A quebra abrupta da atividade e do consumo registada no último mês na generalidade dos países da OCDE repercutiu-se igualmente nos mercados elétricos com os preços dos futuros a evidenciarem reduções muito significativas. É certo que por nossas casas a fatura da luz e do gás só pode crescer nestes meses de confinamento, com mais televisão, mais tempo de computador, maior utilização do forno, e menos mal que as temperaturas primaveris não têm obrigado a carregar no aquecimento. Tudo isto porventura compensado pela poupança forçada nos combustíveis. 

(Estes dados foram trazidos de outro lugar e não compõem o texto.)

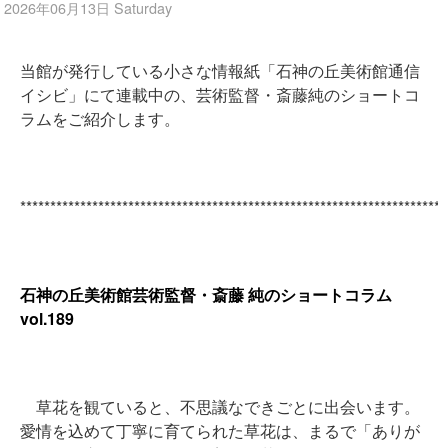
2026年06月13日 Saturday
当館が発行している小さな情報紙「石神の丘美術館通信
イシビ」にて連載中の、芸術監督・斎藤純のショートコ
ラムをご紹介します。
***********************************************************************
石神の丘美術館芸術監督・斎藤 純のショートコラム
vol.189
草花を観ていると、不思議なできごとに出会います。
愛情を込めて丁寧に育てられた草花は、まるで「ありが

Mas do lado da produção, transporte e distribuição de energia elétrica as perspectivas não são famosas. Os investimentos intensivos que estas infraestruturas normalmente requerem são remunerados a prazo pela utilização que deles fazem os consumidores e o país. Há, pois, aqui uma lógica de negócio, não apenas de serviço público, que só pode ver-se agravada pela recessão que nos espreita.  


Não são tudo más notícias. Para um país como o nosso, altamente dependente das importações para fazer face ao nosso mix energético, a última coisa que precisaríamos para começar a repor a economia seria uma energia cara. Mas infelizmente não se prevê que os preços baixos estimulem por agora uma atividade produtiva com profundas marcas. 

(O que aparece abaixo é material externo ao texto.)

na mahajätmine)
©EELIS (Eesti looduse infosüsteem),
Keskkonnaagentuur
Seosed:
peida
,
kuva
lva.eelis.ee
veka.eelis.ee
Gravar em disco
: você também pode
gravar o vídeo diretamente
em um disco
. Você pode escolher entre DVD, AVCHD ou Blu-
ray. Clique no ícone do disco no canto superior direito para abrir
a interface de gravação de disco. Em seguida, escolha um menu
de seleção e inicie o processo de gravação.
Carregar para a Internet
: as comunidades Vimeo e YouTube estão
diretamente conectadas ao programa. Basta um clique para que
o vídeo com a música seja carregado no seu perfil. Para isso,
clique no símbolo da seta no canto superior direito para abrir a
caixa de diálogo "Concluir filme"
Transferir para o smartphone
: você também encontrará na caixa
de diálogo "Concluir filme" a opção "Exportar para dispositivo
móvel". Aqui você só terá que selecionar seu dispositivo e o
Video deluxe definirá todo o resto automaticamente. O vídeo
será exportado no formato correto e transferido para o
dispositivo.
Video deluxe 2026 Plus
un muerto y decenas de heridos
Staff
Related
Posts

Uma última nota relativa ao tema das alterações climáticas e aos impactos aparentemente positivos que a imobilização das principais economias está a ter nos níveis de emissões de gases com efeito de estufa. Evidentemente que ninguém advogará esta via para a resolução do problema da temperatura do planeta. Além disso, por muito limpos que se apresentem os céus da Europa ou os canais de Veneza, será sol de pouca dura. Vai demorar muitos meses, provavelmente anos, para voltarmos aos níveis de crescimento económico pré-crise, mas esse gap climático positivo será pouco expressivo, em vista do horizonte geracional desta agenda. O que me parece razoável prever será um abrandamento por parte das economias mais fragilizadas no processo da transição energética. As prioridades da recuperação económica e os impactos da crise no sector privado podem bem desviar a atenção duma agenda que “(não) pode esperar”.   

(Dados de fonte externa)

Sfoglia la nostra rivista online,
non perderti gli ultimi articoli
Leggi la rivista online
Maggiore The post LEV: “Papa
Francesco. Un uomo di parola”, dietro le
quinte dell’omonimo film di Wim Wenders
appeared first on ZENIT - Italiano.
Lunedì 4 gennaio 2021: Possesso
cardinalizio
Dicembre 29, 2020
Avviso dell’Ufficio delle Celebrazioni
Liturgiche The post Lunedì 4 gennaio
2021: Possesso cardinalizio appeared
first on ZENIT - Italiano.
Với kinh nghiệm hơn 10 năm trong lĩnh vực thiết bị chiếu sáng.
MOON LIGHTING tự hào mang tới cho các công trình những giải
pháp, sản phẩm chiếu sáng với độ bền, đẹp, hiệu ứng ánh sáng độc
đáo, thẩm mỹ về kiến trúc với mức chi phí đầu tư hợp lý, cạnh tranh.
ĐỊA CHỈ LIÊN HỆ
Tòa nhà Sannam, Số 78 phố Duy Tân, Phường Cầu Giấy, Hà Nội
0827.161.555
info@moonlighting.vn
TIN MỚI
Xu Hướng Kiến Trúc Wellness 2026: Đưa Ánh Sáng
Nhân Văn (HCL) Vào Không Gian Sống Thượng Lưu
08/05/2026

Será razoável pensar que a vida não vai permanecer exatamente igual à que tivemos até agora. Não é difícil antecipar que a aprendizagem a que nos tem sujeitado este regime de trabalho remoto, com a utilização de tecnologias deveras eficazes na produtividade de algumas equipas e empresas, irá provavelmente mudar o paradigma da mobilidade neste mundo globalizado. E quem já se apercebeu são com certeza as companhias de aviação, as poucas que irão emergir da crise, nacionalizadas ou com recursos extraordinários. 


O sector energético, movido pelas várias revoluções tecnológicas que têm proporcionado progresso à Humanidade, irá com certeza ter um papel determinante na recuperação do nosso tecido produtivo no pós-corona.